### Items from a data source

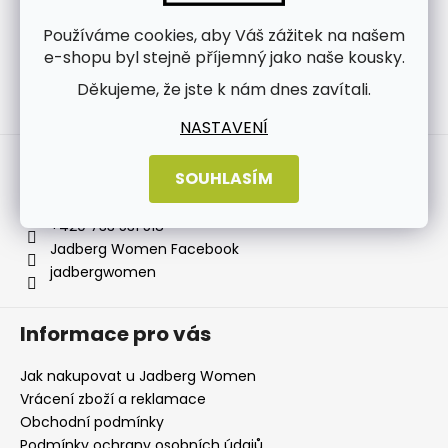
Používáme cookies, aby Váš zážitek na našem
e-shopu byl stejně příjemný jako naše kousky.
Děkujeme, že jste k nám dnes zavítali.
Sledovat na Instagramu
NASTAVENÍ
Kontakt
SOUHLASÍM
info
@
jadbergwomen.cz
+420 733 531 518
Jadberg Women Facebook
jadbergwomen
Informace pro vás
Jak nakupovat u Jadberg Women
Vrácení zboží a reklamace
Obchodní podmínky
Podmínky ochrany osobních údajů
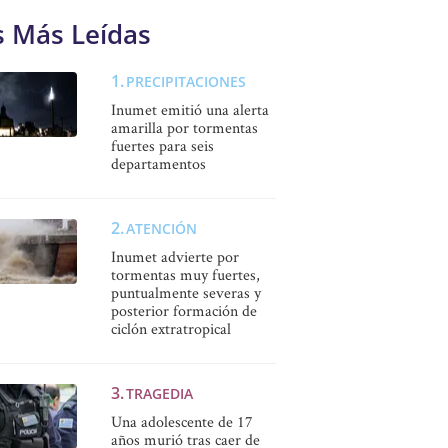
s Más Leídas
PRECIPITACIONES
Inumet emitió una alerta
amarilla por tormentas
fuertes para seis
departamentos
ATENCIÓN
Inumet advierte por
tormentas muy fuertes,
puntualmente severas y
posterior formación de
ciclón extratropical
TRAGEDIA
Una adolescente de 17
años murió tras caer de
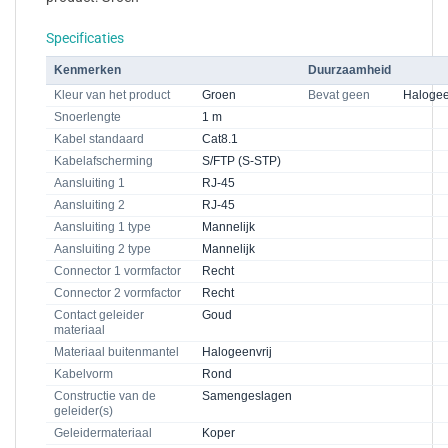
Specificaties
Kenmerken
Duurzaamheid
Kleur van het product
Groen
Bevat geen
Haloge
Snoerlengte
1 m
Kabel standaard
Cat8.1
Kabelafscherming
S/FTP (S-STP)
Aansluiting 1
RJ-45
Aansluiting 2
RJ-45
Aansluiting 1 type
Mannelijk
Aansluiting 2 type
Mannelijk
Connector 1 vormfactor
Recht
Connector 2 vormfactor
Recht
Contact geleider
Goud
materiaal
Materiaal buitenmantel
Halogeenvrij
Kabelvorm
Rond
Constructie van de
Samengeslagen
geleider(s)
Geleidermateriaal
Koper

### What is expected
Would you copy every line of the entries that includes the word "tormentas"?

### Exercise solution
amarilla por tormentas
tormentas muy fuertes,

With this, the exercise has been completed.